With the pictures omitted, print exactly the lines below, from the one containing "ゃ） トマトの酸味を控えめにして、食べや" through the one containing "การผ้าไทยภาคใต้สู่ตลาดดิจิทัล", and nothing else.
THE DATA: Begin
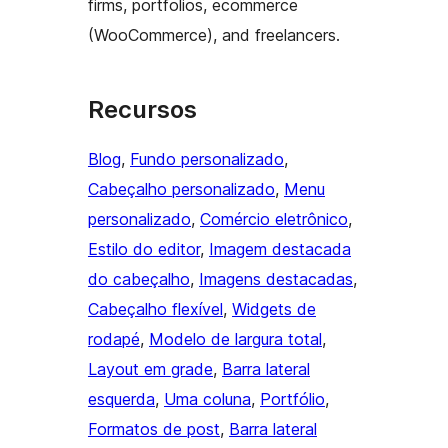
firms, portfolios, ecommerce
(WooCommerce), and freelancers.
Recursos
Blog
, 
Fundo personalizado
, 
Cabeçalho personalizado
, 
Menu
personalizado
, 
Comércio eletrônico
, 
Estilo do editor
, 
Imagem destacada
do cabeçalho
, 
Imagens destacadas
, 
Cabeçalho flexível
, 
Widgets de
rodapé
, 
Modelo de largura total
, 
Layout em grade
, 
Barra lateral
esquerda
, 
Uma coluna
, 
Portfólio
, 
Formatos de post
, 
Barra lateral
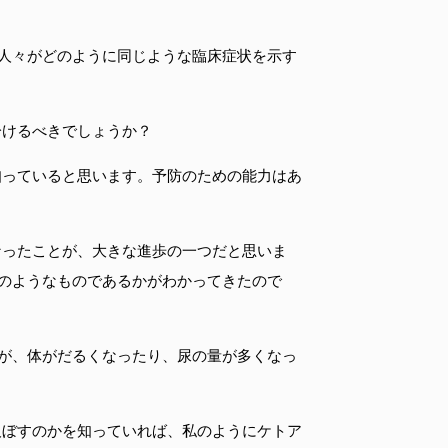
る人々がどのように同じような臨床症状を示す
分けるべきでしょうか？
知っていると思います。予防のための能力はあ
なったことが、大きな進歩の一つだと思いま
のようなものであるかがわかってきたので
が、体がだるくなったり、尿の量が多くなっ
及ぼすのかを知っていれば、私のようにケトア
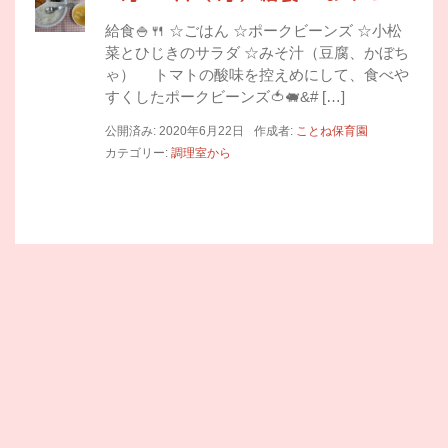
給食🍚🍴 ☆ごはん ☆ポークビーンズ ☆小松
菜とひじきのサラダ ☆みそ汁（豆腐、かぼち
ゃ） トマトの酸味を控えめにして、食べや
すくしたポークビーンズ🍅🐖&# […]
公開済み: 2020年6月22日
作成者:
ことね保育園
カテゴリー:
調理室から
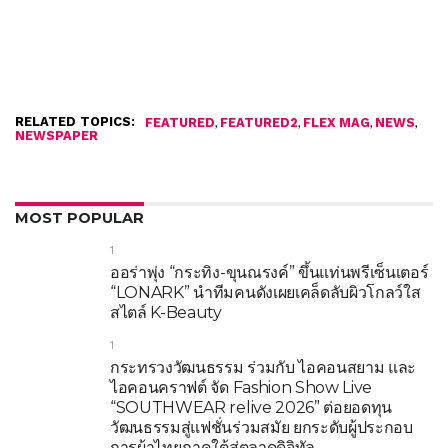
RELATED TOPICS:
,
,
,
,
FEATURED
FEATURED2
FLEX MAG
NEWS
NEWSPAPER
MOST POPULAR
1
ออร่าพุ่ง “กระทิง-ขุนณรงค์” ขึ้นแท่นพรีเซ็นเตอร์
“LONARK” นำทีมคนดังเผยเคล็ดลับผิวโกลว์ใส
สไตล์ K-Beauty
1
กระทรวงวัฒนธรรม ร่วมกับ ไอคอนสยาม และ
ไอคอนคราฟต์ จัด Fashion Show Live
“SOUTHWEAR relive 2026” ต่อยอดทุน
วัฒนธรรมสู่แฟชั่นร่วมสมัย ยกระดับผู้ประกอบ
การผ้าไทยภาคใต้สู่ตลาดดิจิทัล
THE DATA: End
THE DATA: Begin
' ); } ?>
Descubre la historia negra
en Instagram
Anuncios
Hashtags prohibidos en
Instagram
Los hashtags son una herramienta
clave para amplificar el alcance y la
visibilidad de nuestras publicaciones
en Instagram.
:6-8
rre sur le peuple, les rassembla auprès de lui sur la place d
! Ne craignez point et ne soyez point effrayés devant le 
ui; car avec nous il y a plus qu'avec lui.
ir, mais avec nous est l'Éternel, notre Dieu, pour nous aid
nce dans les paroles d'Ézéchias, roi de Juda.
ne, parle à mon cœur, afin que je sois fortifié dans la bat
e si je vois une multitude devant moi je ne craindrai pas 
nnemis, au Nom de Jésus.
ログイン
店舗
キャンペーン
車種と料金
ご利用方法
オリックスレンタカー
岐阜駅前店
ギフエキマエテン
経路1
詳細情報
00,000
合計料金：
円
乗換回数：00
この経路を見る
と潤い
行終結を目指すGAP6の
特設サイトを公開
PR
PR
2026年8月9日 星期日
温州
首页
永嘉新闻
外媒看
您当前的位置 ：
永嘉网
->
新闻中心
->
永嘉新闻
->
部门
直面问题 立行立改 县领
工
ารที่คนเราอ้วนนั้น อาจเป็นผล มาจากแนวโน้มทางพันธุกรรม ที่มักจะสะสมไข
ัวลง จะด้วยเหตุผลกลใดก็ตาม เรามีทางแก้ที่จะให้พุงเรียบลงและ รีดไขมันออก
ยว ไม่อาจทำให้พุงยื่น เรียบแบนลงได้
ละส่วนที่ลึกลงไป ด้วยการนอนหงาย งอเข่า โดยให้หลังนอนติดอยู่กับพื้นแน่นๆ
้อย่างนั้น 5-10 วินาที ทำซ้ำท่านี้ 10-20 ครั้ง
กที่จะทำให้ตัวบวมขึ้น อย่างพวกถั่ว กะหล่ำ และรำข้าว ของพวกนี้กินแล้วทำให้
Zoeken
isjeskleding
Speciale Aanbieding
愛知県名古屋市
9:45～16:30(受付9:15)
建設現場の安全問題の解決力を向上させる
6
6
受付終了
THE DATA: End
= ANSWER TO THE EXERCISE =
ゃ） トマトの酸味を控えめにして、食べや
すくしたポークビーンズ🍅🐖&# […]
公開済み: 2020年6月22日
作成者:
ことね保育園
カテゴリー:
調理室から
RELATED TOPICS:
,
,
,
,
FEATURED
FEATURED2
FLEX MAG
NEWS
NEWSPAPER
MOST POPULAR
1
ออร่าพุ่ง “กระทิง-ขุนณรงค์” ขึ้นแท่นพรีเซ็นเตอร์
“LONARK” นำทีมคนดังเผยเคล็ดลับผิวโกลว์ใส
สไตล์ K-Beauty
1
กระทรวงวัฒนธรรม ร่วมกับ ไอคอนสยาม และ
ไอคอนคราฟต์ จัด Fashion Show Live
“SOUTHWEAR relive 2026” ต่อยอดทุน
วัฒนธรรมสู่แฟชั่นร่วมสมัย ยกระดับผู้ประกอบ
การผ้าไทยภาคใต้สู่ตลาดดิจิทัล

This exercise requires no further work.